Anyway, this scampi he makes has little bits of carrot that he slices into small, paper-thin squares. He puts a little clam juice in there too. It’s just the best stuff on the planet.

Monday, Dec 5: Events
What event stood out for you this year? Where was it? Who was there? What did it look like?

I didn’t actually attend any notable events that I can think of right away. In terms of current events, we spent a lot of time in our house talking about natural disasters. Clooney was obsessed with news from the tsunami in Japan, and was thrilled (as well as freaked out) to be in the path of Hurricane Irene, which forced us to cut short our week at the beach.

Tuesday, Dec 6: Community
Where do you go where everyone knows your name?

Everywhere I go.

Wednesday, Dec 7: Neighborhood
Tell a neighborhood story. Did you meet someone new? Run into an old friend? Find a hidden spot you love?

I have made a few new friends in the neighborhood this year, which is cool. Clooney’s got a new bus stop and I really like the ladies who gather there to drop off/pick up their offspring. I have quite a few stories, I guess, and we have had some laughs there in all kinds of weather. I wrote about one of the days here: Random Notes.

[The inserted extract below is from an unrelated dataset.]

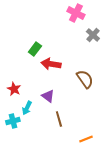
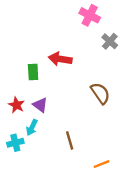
green rectangle: (35, 49) -> (33, 72), moved, turned -40
red arrow: (51, 64) -> (60, 59), moved
purple triangle: (48, 96) -> (40, 105), moved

Recently I made one of the ladies laugh, and that laughter still rings in my ears for some reason. I don’t know, maybe she didn’t expect me to say what I said, but her laugh just burst out of her in a really delightful way.

It started out with a compliment about her boots. They were really cool knee-high numbers, and she had calves that were just right for the fit. “Yeah,” I said, “I just don’t have the calves for knee-high boots. If I wore boots like that, my head would turn blue.”

I don’t know, that just tickled her funny bone for some reason. And it was a beautiful thing.